### TO DO
Please copy each line of the records below that includes the word "тюрбан".

Records from a data source
━━━━━━

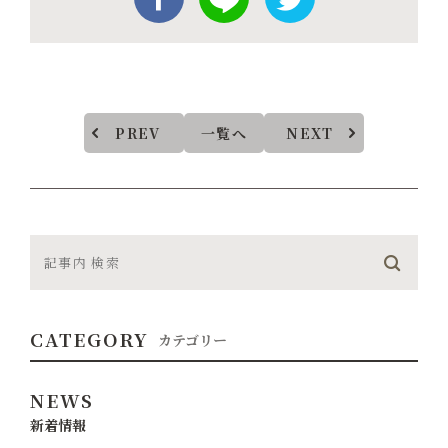
PREV
一覧へ
NEXT
CATEGORY
カテゴリー
NEWS
新着情報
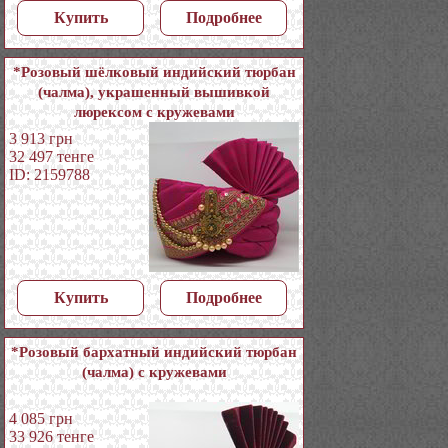
Купить
Подробнее
*Розовый шёлковый индийский тюрбан
(чалма), украшенный вышивкой
люрексом с кружевами
3 913
грн
32 497
тенге
ID: 2159788
Купить
Подробнее
*Розовый бархатный индийский тюрбан
(чалма) с кружевами
4 085
грн
33 926
тенге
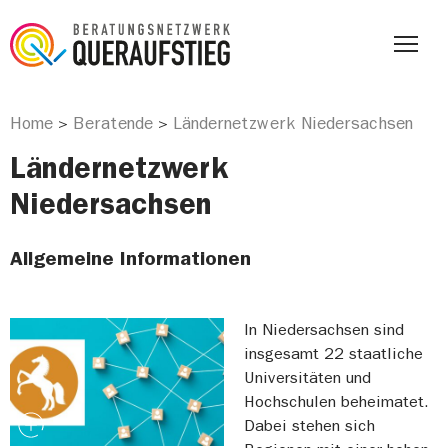
Home
Beratende
Ländernetzwerk Niedersachsen
>
>
Ländernetzwerk
Niedersachsen
Allgemeine Informationen
In Niedersachsen sind
insgesamt 22 staatliche
Universitäten und
Hochschulen beheimatet.
Dabei stehen sich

━━━━━━

### RESPONSE TO THIS EXERCISE
*Розовый шёлковый индийский тюрбан
*Розовый бархатный индийский тюрбан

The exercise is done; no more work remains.